Not all game settings are created equal, this we all know. However, some bring an added level of complexity that goes beyond simple personal preference. Some settings require more from the players or more from the DM than your "typical" setting. I have a few examples of what I am talking about; to best illustrate we'll be looking at some of the 2E settings, specifically Birthright, Dark Sun, Ravenloft and Al Qadim. They all use the same core ruleset (2E D&D) but the settings themselves and their approaches are all different from each other.

Birthright
I view this setting as fairly "typical". If you've played any other sort of D&D this setting is easy to get into. It does not require much from a player or DM other than some different rules for the entire domain/blooded actions. It does not require the players to play any differently or the DM to run things in any different sort of manner. If they had played Greyhawk or Forgotten Realms before coming to Birthright they would not have to alter their play at all.

Dark Sun
This is very similar to Birthright. The players can play it and the DM can run it much the same as any "typical" setting. The only slight difference is the scale of character level and their abilities and the lethality of the setting that can take some getting used to. When the Dark Sun setting came out it changed the perceptions of character ability and danger, but ultimately it can easily be run as any other setting without diluting the setting. It is more about getting used to the setting as opposed to requiring anything special from the players or DM. 

Ravenloft
Here we start to diverge from the "typical" setting. Ravenloft is designed to be a "horror" setting. And this requires more from a DM than the "typical" setting. If a DM were to run Ravenloft as they would any other setting the goal of Ravenloft is lost. The setting requires more from a DM than other settings. For myself, I know I can not run Ravenloft effectively. I am not good at subtle hints of danger or a slow build up of fear and terror until it reaches an explosive climax. Therefore, I would be a terrible DM for a game in the Ravenloft setting. Ravenloft requires a DM that can bring these skills to the table. To do otherwise negates the goals of the setting. Ravenloft requires a skilled DM.

Al Qadim
This setting is all about a culture. It is probably the most intensive setting that D&D has ever produced when it comes to providing a cultural setting. It is full of grand and small mythology (as seen in the stories told throughout all its source material). It is full of cultural mores and ways of interacting with other beings. And it is these expansive cultural references that require the players to play "properly" in order to make effective use of the setting. As an example, the setting sets up bounds of how a person acts when confronted with a stranger at their home; in this case it is to provide aid and comfort to the stranger at their door. In a "typical" approach to such a situation the player characters will often simply kill the stranger and take their stuff. The culture puts restrictions upon the player characters that the players first need to know about and then embrace. To not do so negates what the setting is about and turns it into something else; at that point they might as well be playing another setting. Al Qadim requires skilled players.
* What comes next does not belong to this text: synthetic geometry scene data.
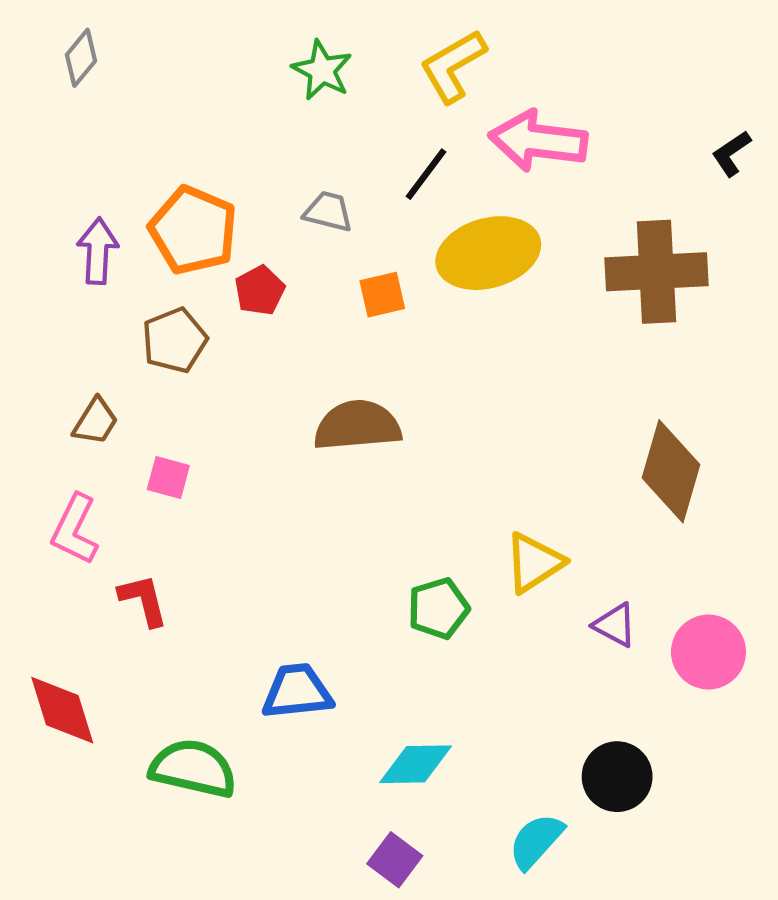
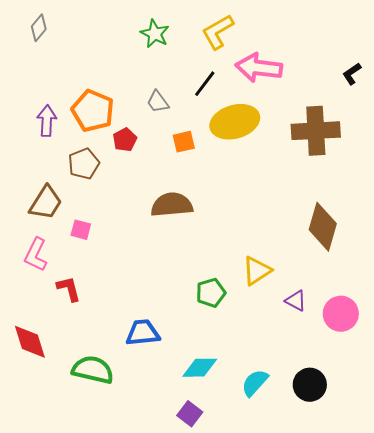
gray trapezoid: (328, 212) -> (158, 102), turned -140
brown trapezoid: (96, 421) -> (46, 203), size x1.5
black circle: (617, 777) -> (310, 385), moved
cyan semicircle: (536, 841) -> (255, 383), moved

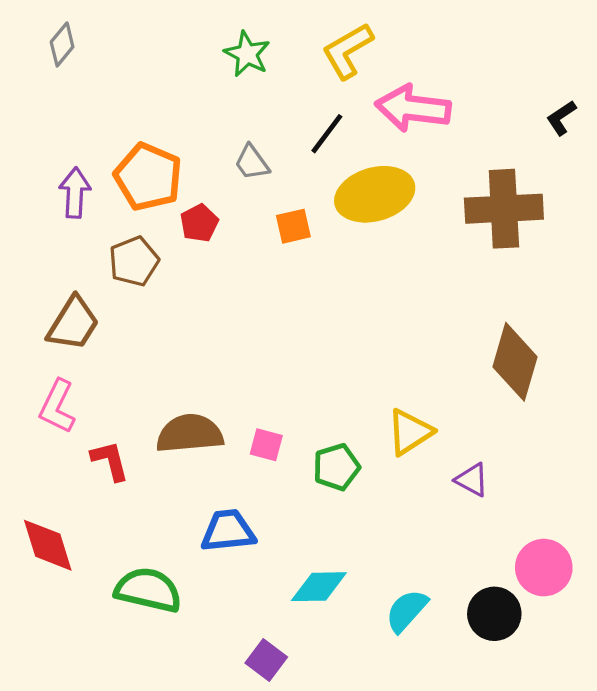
brown semicircle: (172, 205) -> (190, 434), moved
pink square: (81, 230) -> (266, 445), moved
pink circle: (341, 314) -> (544, 568), moved
purple square: (190, 414) -> (266, 660), moved

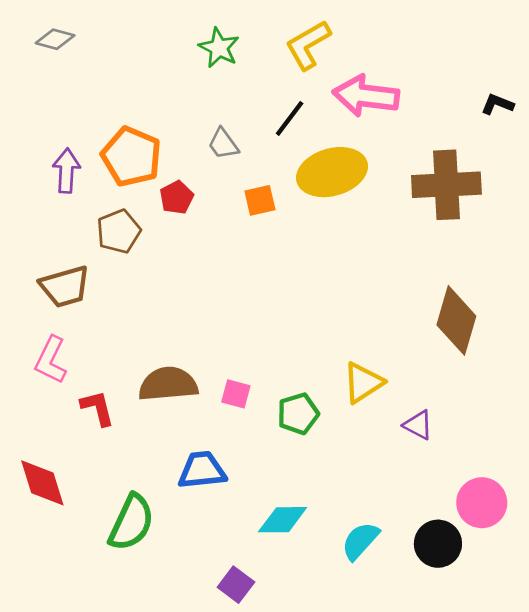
gray diamond: (62, 44) -> (55, 39), turned 66
black L-shape: (561, 118) -> (497, 104), turned 56
brown trapezoid: (73, 324) -> (65, 287), turned 42
green semicircle: (148, 590) -> (131, 522), turned 102

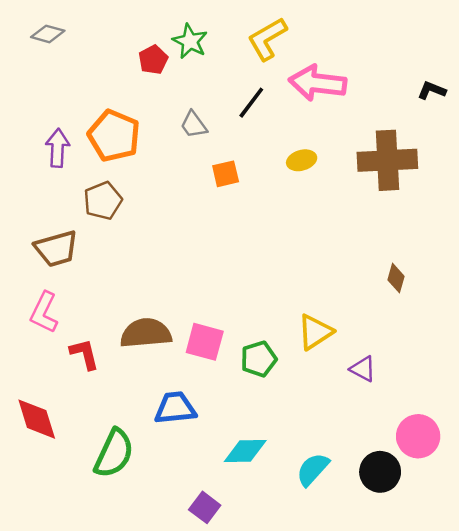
yellow ellipse: (332, 172) -> (302, 160), moved, size x0.5
red pentagon: (177, 198) -> (153, 60), moved
brown diamond: (456, 320) -> (396, 278), size x0.5
pink square: (236, 394) -> (205, 342), size x1.5

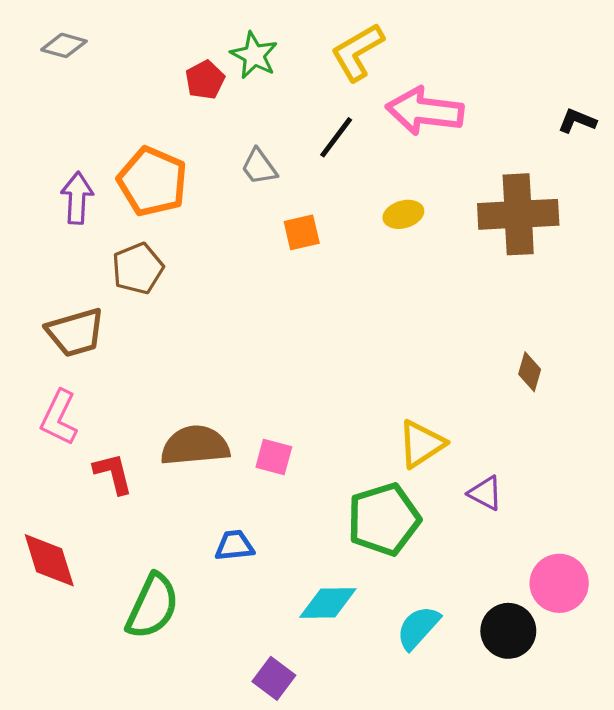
pink square: (205, 342) -> (274, 457), size x0.7
green pentagon: (259, 359) -> (384, 519), moved, size x1.5
blue trapezoid: (175, 408) -> (234, 546), size x0.7

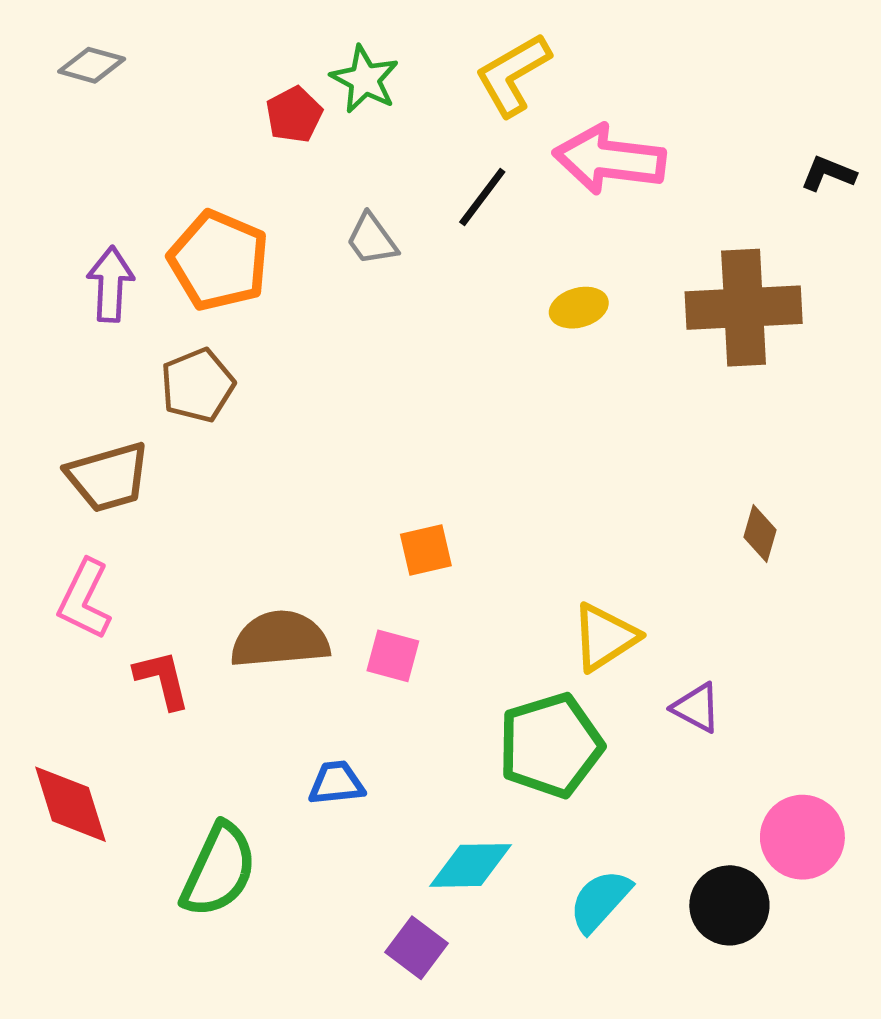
orange square: (302, 232) -> (426, 550), moved
purple square: (274, 678) -> (416, 948), moved

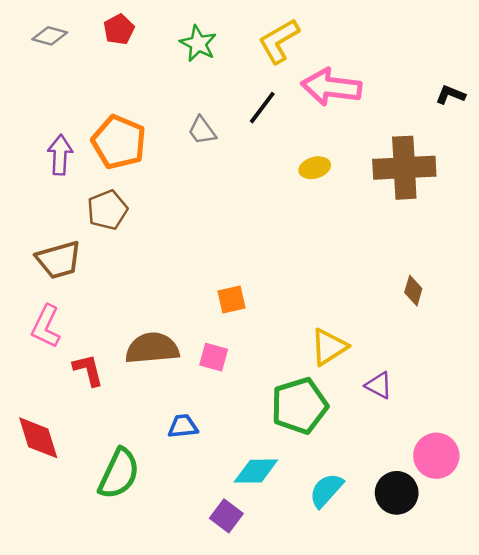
red pentagon: (294, 115) -> (119, 29), moved

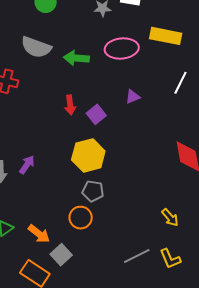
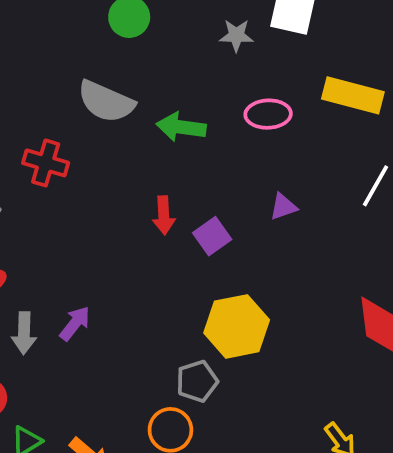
pink ellipse: (122, 48) -> (268, 114), size x0.7
yellow hexagon: (88, 155) -> (237, 326), moved
gray pentagon: (93, 191) -> (197, 381), turned -30

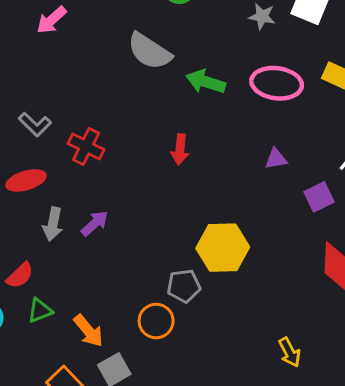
pink ellipse: (268, 114) -> (277, 83), size x1.4
red cross: (46, 163) -> (86, 147), moved
purple square: (212, 236) -> (319, 197), moved

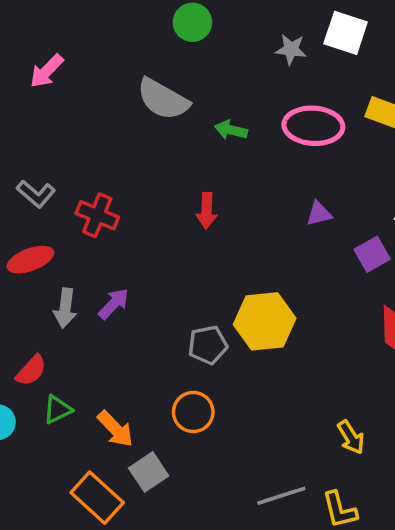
green arrow: (206, 82) -> (231, 130), size x0.7
gray pentagon: (184, 286) -> (208, 345), moved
Can you think of any other settings that require more from the players or DM then the "typical" setting?

3 comments:

Paul Thornton said...

Not just D&D, but any game that has the culture be so important that it's practically a player character can be a lot of work for the GM, and a bit more for the players too. I've lost track of how many times I've seen players - myself included - screw things up in games like L5R, where social conventions are drastically important and form such a huge part of the experience.

Matt Celis said...

Al Qadim looks cool as I prefer my fantasy settings to be more Sinbad than Gandalf...shame it's for D&D and not a standalone game with a good mechanic designed with the setting in mind. Still, if I ever see it cheap I might buy.

Callin said...

For Al Qadim there is a lot of good amterial there even if you dont run it with the D&D rule set. many small stories and cultural bits that are very evocative of the setting.